→ Aim of the exercise
Among the entries below, one stretch runs from the line that contains "labelled correctly and" through the line that contains "person who fitted it.". Repeat that stretch exactly, ends included, and only that.

Saved data entries:

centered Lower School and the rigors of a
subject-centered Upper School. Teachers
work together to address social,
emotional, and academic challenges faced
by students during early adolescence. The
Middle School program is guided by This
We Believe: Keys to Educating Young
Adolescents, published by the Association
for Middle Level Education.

--

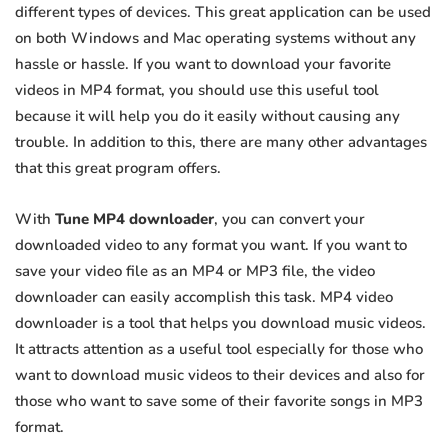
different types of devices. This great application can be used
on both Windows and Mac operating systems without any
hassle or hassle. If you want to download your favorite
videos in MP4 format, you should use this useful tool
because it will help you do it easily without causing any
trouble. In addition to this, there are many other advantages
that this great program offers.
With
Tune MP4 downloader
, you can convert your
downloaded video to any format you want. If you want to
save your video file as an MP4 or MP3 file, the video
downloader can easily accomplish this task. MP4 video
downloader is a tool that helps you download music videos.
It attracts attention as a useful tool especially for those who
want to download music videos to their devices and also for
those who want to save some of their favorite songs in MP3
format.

==

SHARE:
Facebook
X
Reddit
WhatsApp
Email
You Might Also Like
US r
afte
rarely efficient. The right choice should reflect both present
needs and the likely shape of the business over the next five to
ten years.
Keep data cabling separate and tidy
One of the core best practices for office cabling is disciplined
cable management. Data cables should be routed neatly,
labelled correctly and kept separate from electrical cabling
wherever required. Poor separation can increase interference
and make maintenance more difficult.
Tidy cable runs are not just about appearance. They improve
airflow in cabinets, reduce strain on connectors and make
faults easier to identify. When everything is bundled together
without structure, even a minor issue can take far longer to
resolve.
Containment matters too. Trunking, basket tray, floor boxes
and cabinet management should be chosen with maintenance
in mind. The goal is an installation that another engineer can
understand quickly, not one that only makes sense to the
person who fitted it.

→ Reply
labelled correctly and kept separate from electrical cabling
wherever required. Poor separation can increase interference
and make maintenance more difficult.
Tidy cable runs are not just about appearance. They improve
airflow in cabinets, reduce strain on connectors and make
faults easier to identify. When everything is bundled together
without structure, even a minor issue can take far longer to
resolve.
Containment matters too. Trunking, basket tray, floor boxes
and cabinet management should be chosen with maintenance
in mind. The goal is an installation that another engineer can
understand quickly, not one that only makes sense to the
person who fitted it.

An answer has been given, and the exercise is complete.